Mark your calendars now because the 2018-19 home opener of the Nashville Predators will feature (at least) three new banners being raised to the Bridgestone Arena rafters.
Thanks to their 4-3 win over the Washington Capitals on Thursday night, the Predators clinched the Central Division and Western Conference titles. In their 19 previous seasons as a National Hockey League franchise, Nashville had never won a division or conference title. If those two accolades weren’t enough, thanks to a little help from the Florida Panthers beating the Boston Bruins in regulation, they secured the Presidents’ Trophy for the best record in the NHL.

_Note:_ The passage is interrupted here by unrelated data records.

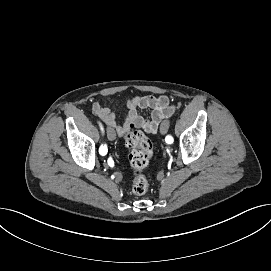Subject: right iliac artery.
<instances>
[{"instance_id":"right-iliac-artery-1","label":"right iliac artery","mask_w":271,"mask_h":271,"mask_svg":"<svg viewBox=\"0 0 271 271\" xmlns=\"http://www.w3.org/2000/svg\"><path fill=\"white\" fill-rule=\"evenodd\" d=\"M101 129L103 130V128L101 127ZM102 143H103V147L101 148V153L105 154L109 152V148H108V142L106 138L102 139Z\"/></svg>"}]
</instances>
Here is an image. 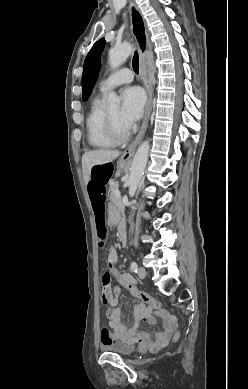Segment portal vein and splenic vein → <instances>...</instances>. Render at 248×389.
Listing matches in <instances>:
<instances>
[{
  "label": "portal vein and splenic vein",
  "mask_w": 248,
  "mask_h": 389,
  "mask_svg": "<svg viewBox=\"0 0 248 389\" xmlns=\"http://www.w3.org/2000/svg\"><path fill=\"white\" fill-rule=\"evenodd\" d=\"M115 194L116 195H121V193L118 190L115 192Z\"/></svg>",
  "instance_id": "obj_1"
}]
</instances>
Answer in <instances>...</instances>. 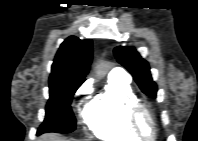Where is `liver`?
I'll use <instances>...</instances> for the list:
<instances>
[{"instance_id": "1", "label": "liver", "mask_w": 198, "mask_h": 141, "mask_svg": "<svg viewBox=\"0 0 198 141\" xmlns=\"http://www.w3.org/2000/svg\"><path fill=\"white\" fill-rule=\"evenodd\" d=\"M42 141H64V139L58 135L47 134L42 137Z\"/></svg>"}]
</instances>
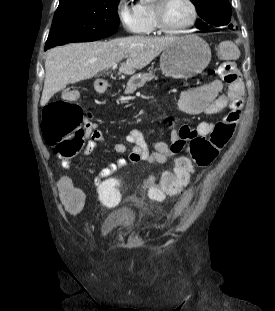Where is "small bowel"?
<instances>
[{"mask_svg": "<svg viewBox=\"0 0 275 311\" xmlns=\"http://www.w3.org/2000/svg\"><path fill=\"white\" fill-rule=\"evenodd\" d=\"M219 53H224L225 57L237 59L240 52L236 45L226 41L219 46ZM227 93L221 95L223 88L221 81L213 80L206 84L196 86L186 90L179 101V108L192 115H214L224 109L229 112H223V119L238 120L243 104L244 88L239 74L235 73V78L227 82ZM153 125L157 124L156 120L152 121ZM171 127L168 141H156L152 144V150L146 142L143 133L139 129L129 131L125 139L128 143L133 144L134 148L129 156L133 162L145 161L149 164H163L169 159L182 151L186 143L192 136H206L212 132L216 124L209 121L199 122L195 126H176L173 122H169ZM88 133V141L83 154L90 155L99 144L112 147L118 154H125L127 147L123 143H110L103 134L98 130L96 123H88L86 125ZM124 158L115 159L107 163L95 177L94 182L103 183V178H111V176L119 169L126 165ZM65 168L69 167V162L64 160ZM116 186V185H115ZM60 201H63V212L68 216H81L85 212L83 187H74L70 178L64 177L59 183Z\"/></svg>", "mask_w": 275, "mask_h": 311, "instance_id": "small-bowel-1", "label": "small bowel"}]
</instances>
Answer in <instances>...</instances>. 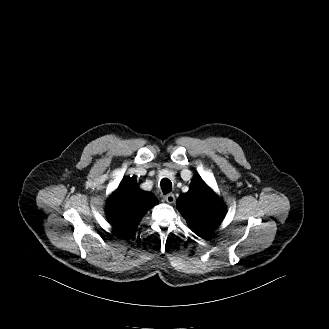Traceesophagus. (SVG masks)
Wrapping results in <instances>:
<instances>
[{
    "label": "esophagus",
    "mask_w": 329,
    "mask_h": 329,
    "mask_svg": "<svg viewBox=\"0 0 329 329\" xmlns=\"http://www.w3.org/2000/svg\"><path fill=\"white\" fill-rule=\"evenodd\" d=\"M164 200L169 203V204H172L175 202V196L173 193H169L167 195L164 196Z\"/></svg>",
    "instance_id": "esophagus-1"
}]
</instances>
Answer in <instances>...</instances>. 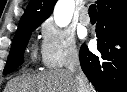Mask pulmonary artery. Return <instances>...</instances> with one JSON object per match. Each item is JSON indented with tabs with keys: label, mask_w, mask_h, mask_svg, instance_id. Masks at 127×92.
I'll use <instances>...</instances> for the list:
<instances>
[{
	"label": "pulmonary artery",
	"mask_w": 127,
	"mask_h": 92,
	"mask_svg": "<svg viewBox=\"0 0 127 92\" xmlns=\"http://www.w3.org/2000/svg\"><path fill=\"white\" fill-rule=\"evenodd\" d=\"M79 20L82 25H88L90 23V17L86 8L81 10Z\"/></svg>",
	"instance_id": "pulmonary-artery-1"
}]
</instances>
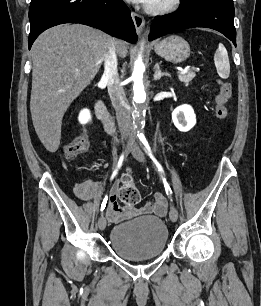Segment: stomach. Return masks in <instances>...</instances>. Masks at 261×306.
Instances as JSON below:
<instances>
[{"label":"stomach","instance_id":"1","mask_svg":"<svg viewBox=\"0 0 261 306\" xmlns=\"http://www.w3.org/2000/svg\"><path fill=\"white\" fill-rule=\"evenodd\" d=\"M155 52L169 62L181 63L189 57L190 46L182 37L171 35L155 45Z\"/></svg>","mask_w":261,"mask_h":306}]
</instances>
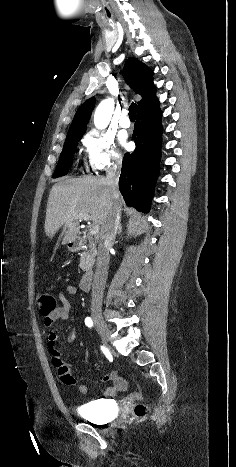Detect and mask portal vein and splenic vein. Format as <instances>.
Segmentation results:
<instances>
[{"label": "portal vein and splenic vein", "instance_id": "obj_1", "mask_svg": "<svg viewBox=\"0 0 236 467\" xmlns=\"http://www.w3.org/2000/svg\"><path fill=\"white\" fill-rule=\"evenodd\" d=\"M82 220L88 221V220H90V216L87 215V216H84L83 218H80V221H82ZM99 230H100V226H99V225H95V226H93V227L90 229V233H91L92 235H96V234L99 233Z\"/></svg>", "mask_w": 236, "mask_h": 467}]
</instances>
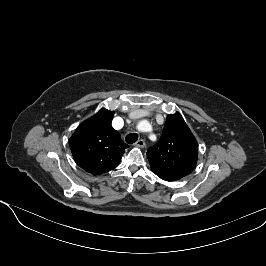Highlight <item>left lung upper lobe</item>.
<instances>
[{"mask_svg": "<svg viewBox=\"0 0 266 266\" xmlns=\"http://www.w3.org/2000/svg\"><path fill=\"white\" fill-rule=\"evenodd\" d=\"M147 157L152 171L166 181L181 179L193 171L198 145L180 113L168 115L161 138L148 149Z\"/></svg>", "mask_w": 266, "mask_h": 266, "instance_id": "left-lung-upper-lobe-1", "label": "left lung upper lobe"}]
</instances>
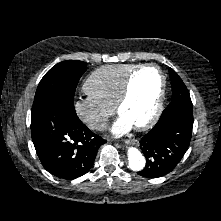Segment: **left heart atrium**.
<instances>
[{"mask_svg": "<svg viewBox=\"0 0 221 221\" xmlns=\"http://www.w3.org/2000/svg\"><path fill=\"white\" fill-rule=\"evenodd\" d=\"M133 124L126 117L120 116L118 120L112 125L111 132L115 136H121L133 128Z\"/></svg>", "mask_w": 221, "mask_h": 221, "instance_id": "left-heart-atrium-1", "label": "left heart atrium"}]
</instances>
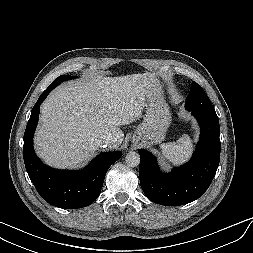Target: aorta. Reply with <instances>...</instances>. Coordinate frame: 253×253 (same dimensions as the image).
I'll return each mask as SVG.
<instances>
[{
	"label": "aorta",
	"mask_w": 253,
	"mask_h": 253,
	"mask_svg": "<svg viewBox=\"0 0 253 253\" xmlns=\"http://www.w3.org/2000/svg\"><path fill=\"white\" fill-rule=\"evenodd\" d=\"M125 161L129 167H137L140 163V155L137 152L131 151L127 153Z\"/></svg>",
	"instance_id": "1"
}]
</instances>
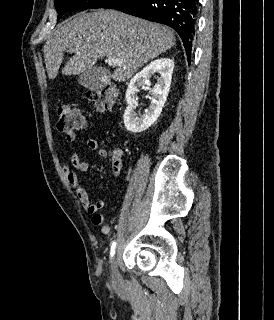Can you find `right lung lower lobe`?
<instances>
[{
  "mask_svg": "<svg viewBox=\"0 0 274 320\" xmlns=\"http://www.w3.org/2000/svg\"><path fill=\"white\" fill-rule=\"evenodd\" d=\"M198 6V0H111L102 8L172 27L180 35L190 61Z\"/></svg>",
  "mask_w": 274,
  "mask_h": 320,
  "instance_id": "obj_1",
  "label": "right lung lower lobe"
}]
</instances>
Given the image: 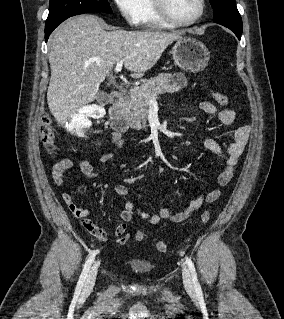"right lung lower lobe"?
<instances>
[{
	"instance_id": "obj_1",
	"label": "right lung lower lobe",
	"mask_w": 284,
	"mask_h": 319,
	"mask_svg": "<svg viewBox=\"0 0 284 319\" xmlns=\"http://www.w3.org/2000/svg\"><path fill=\"white\" fill-rule=\"evenodd\" d=\"M64 20L54 24L53 26L47 27L45 28V40L47 41V39L49 38V35L51 34V32L60 24L62 23Z\"/></svg>"
}]
</instances>
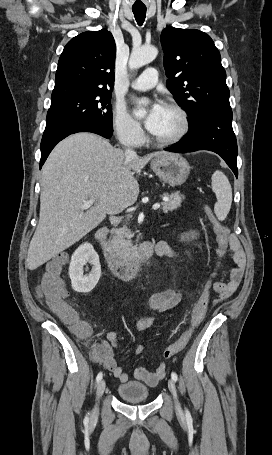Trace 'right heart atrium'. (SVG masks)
<instances>
[{
    "instance_id": "obj_1",
    "label": "right heart atrium",
    "mask_w": 272,
    "mask_h": 455,
    "mask_svg": "<svg viewBox=\"0 0 272 455\" xmlns=\"http://www.w3.org/2000/svg\"><path fill=\"white\" fill-rule=\"evenodd\" d=\"M112 127L118 140L127 146H138L144 140L140 124L121 105L113 109Z\"/></svg>"
}]
</instances>
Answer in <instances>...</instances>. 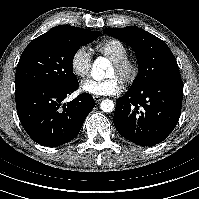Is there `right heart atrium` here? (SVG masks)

While the Predators chased the top of the 2017-18 mountain over the past few weeks, a lot has been made about the so-called “Presidents’ Trophy curse.” In short, the supposed “curse” states that winning the regular season championship goes hand-in-hand with not winning the Stanley Cup two and a half months later.
“I’ve heard that before,” Nashville forward Colton Sissons said last week. “I personally don’t listen to that. I’m not sure how other guys feel about it but I think it would be pretty cool to get that in Nashville for the first time. I’m not too worried about it. We’re definitely still gunning for it, regardless of any weird superstitions about it.”
Let’s put all that hoopla surrounding the trophy to bed, shall we?
The award was first handed out in 1985-86 so there have been 31 winners. Of those 31, 11 went to the Final and eight won the Stanley Cup. Quick math says that, if you earn the regular-season honor, you have a 35 percent chance to make it to the Final and a 26 percent chance of hoisting the chalice. Considering the fact that 16 teams get into the playoffs every year, those are actually pretty favorable odds.
“The big goal for every team is to win the Stanley Cup,” captain Roman Josi told Stephen Whyno of the Association Press Thursday night. “But you can’t win the Stanley Cup right now. It was something we took a lot of pride in and I think winning it is a big accomplishment for us.”
Prior to 1986, it would’ve been ludicrous to suggest a curse. Why? Of the 18 regular season champions between 1967-68 and 1984-85 (the NHL’s “Expansion Era” prior to the Presidents’ Trophy becoming an award), 14 of them played into late May/early June and 11 of them won the whole thing.
Furthermore, fans who bring up the curse aren’t looking beyond that position in the standings. Below are each of the past 19 campaigns and where the Stanley Cup winner’s ranked at the end of the regular season. As you can see, no single ranking has produced more than one Stanley Cup winner in the past 10 years and, in reality, if you go all the way back as far as the controversial Dallas Stars win in 1999, the team finishing first in the regular season has actually hoisted Lord Stanley more times than any other final position.
|2013-14||9||Los Angeles Kings|
|2011-12||13||Los Angeles Kings|
|2007-08||1||Detroit Red Wings|
|2003-04||2||Tampa Bay Lightning|
|2002-03||4||New Jersey Devils|
|2001-02||1||Detroit Red Wings|
|1999-2000||4||New Jersey Devils|
As Boyd Williams said on Twitter last month, “every position must be cursed so you might as well finish first.”
The bottom line is this is an era-based argument. Yes, right now in 2018, no Presidents’ Trophy winner has etched their roster onto Lord Stanley since the 2013 Chicago Blackhawks did five years ago. But, in 2003, there was practically zero mention of a curse because three of the last four winners had won both.
All that bebunking aside, it’s only fair to point out a flaw, however.
On Thursday night, the Predators became the 16th different team to win the Presidents’ Trophy since its inception. Of the previous 15, none went onto throw a parade in the year of their first Presidents’ Trophy win. Three of the first-time winners did go to the Final (1990 Boston Bruins, 1995 Detroit Red Wings and the 2011 Vancouver Canucks) but none of them came out on top.
Short of that one factoid, the so-called “Presidents’ Trophy curse” is a bunch of garbage.